地元の仏教徒がBitter Winterに語ったところによると、住職は観音菩薩像を守ろうと、像を壊すのではなく覆ってはどうかと宗教局に要請を出したが、政府は却下した。
5月、臨海市政府職員が会合のために慶国寺のある 村 を訪れ、観音菩薩像を取り壊す最終判断を下した。1か月後、市政府は解体作業の入札手続きを開始した。中国中央部、河南省の洛陽市が像の解体作業を108万人民元(約1,600万円)で落札した。
手続きが終了して間もなく、20人の作業員が慶国寺に来て観音菩薩像の周囲に鉄パイプで足場を組んだ。そして像と蓮形の台座はどちらも瞬く間に取り壊された。
内部関係者によると、観音菩薩像の撤去は中央政府の命令だったという。命令が実行されなかった場合、市と鎮両方の長と党書記が処罰される可能性があった。そのため、政府の各レベルでそれぞれ上層部から圧力を受けていたのだ。この件で役職を失うことを望む者はいなかった。
別の地元の仏教徒は、「国は、仏教を信じる人が増え、共産党員の数を上回って政権に影響を及ぼすのではないかと懸念しているのです。政府が十字架を取り外したときの経緯と同じです」と見解を述べた。「共産党は権力に任せてやりたい放題に宗教を弾圧しています。共産党は人々を管理できなくなるのを恐れて宗教を抑圧するのです」。
人気景勝地の観音菩薩像を解体
中国南東部、福建省平潭 県 の有名な景勝地、紅岩山荘の高さ10メートルを超える滴水観音像は、100万人民元(約1,500万円)を投じて建てられたが、5月下旬に強制的に取り壊された。
目撃者によると、信者が解体作業の邪魔をするのを避けるため、公安や機動隊など100人以上の職員が動員され、景勝地を取り囲んで村民が近づくのを禁じたという。像は99個の石で組み立てられていたため、完全に壊すまでに10日以上かかった。
匿名希望の情報提供者は、昨年8月、当局が、宗教関連の像を観光地に建ててはいけない、また高さ10メートルを超えてはいけない、との理由で紅岩山荘に滴水観音像の解体を命じたことを話した。建築法に違反する宗教関連の像も解体しなければならない。

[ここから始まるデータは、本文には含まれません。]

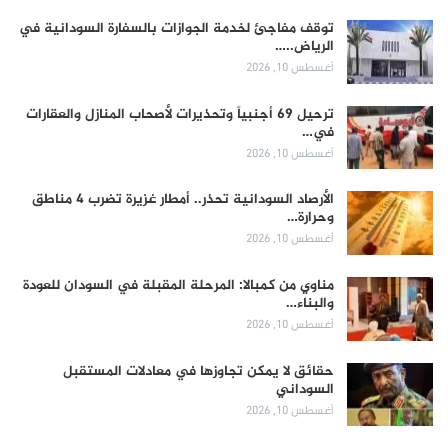
توقف مفاجئ لخدمة الجوازات بالسفارة السودانية في
الرياض..…
أغسطس 10, 2026
ترحيل 69 أجنبياً وتحذيرات لأصحاب المنازل والعقارات
في…
أغسطس 10, 2026
الأرصاد السودانية تحذر.. أمطار غزيرة تضرب 4 مناطق
وحرارة…
أغسطس 10, 2026
مناوي من كمبالا: المرحلة المقبلة في السودان للعودة
والبناء…
أغسطس 10, 2026
حقائق لا يمكن تجاوزها في معادلات المستقبل
السوداني
أغسطس 10, 2026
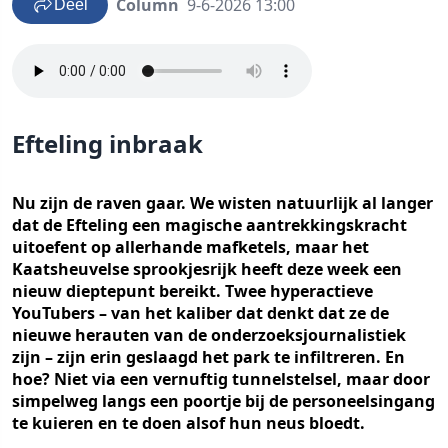
Column
9-6-2026 13:00
Deel
Efteling inbraak
Nu zijn de raven gaar. We wisten natuurlijk al langer
dat de Efteling een magische aantrekkingskracht
uitoefent op allerhande mafketels, maar het
Kaatsheuvelse sprookjesrijk heeft deze week een
nieuw dieptepunt bereikt. Twee hyperactieve
YouTubers – van het kaliber dat denkt dat ze de
nieuwe herauten van de onderzoeksjournalistiek
zijn – zijn erin geslaagd het park te infiltreren. En
hoe? Niet via een vernuftig tunnelstelsel, maar door
simpelweg langs een poortje bij de personeelsingang
te kuieren en te doen alsof hun neus bloedt.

県政府は像を取り壊したくなかったが、上層部の役人が、像を解体しなければ県委員会の党書記を辞任させると言って脅したのだと情報提供者は語った。「今では 習近平 主席のやりたい放題です」。
「全国で、屋外の仏像はすべて撤去を命じられています。取り壊しに反対すれば、法を妨害および無視したとみなされるでしょう。一般人は絶対に役人に盾突きません。政府は犯罪者の裏社会です。口はうまいかもしれませんが、実態はやくざですよ」。地元の信者は当局に対する疑念を隠そうともしなかった。

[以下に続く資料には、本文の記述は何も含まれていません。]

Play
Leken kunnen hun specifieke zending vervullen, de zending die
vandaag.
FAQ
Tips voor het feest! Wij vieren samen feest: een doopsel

福建省福州市に位置する仏教の聖地として名高い1010年建立の古風な万仏寺も取り締まりにさらされた。3月に 統戦部 と民族宗教局が寺を象徴する史跡、観音島に立つ33体の像を覆い隠すよう命じたのだ。役人は、「観音像が多すぎる」ため、状況を「是正する」必要があるのだと言い張った。
政府の圧力を受けた寺院は20万人民元(約300万円)を費やして観音島を安全網で覆うことを余儀なくされた。寺院内の羅漢像もまとめて赤い布で覆われた。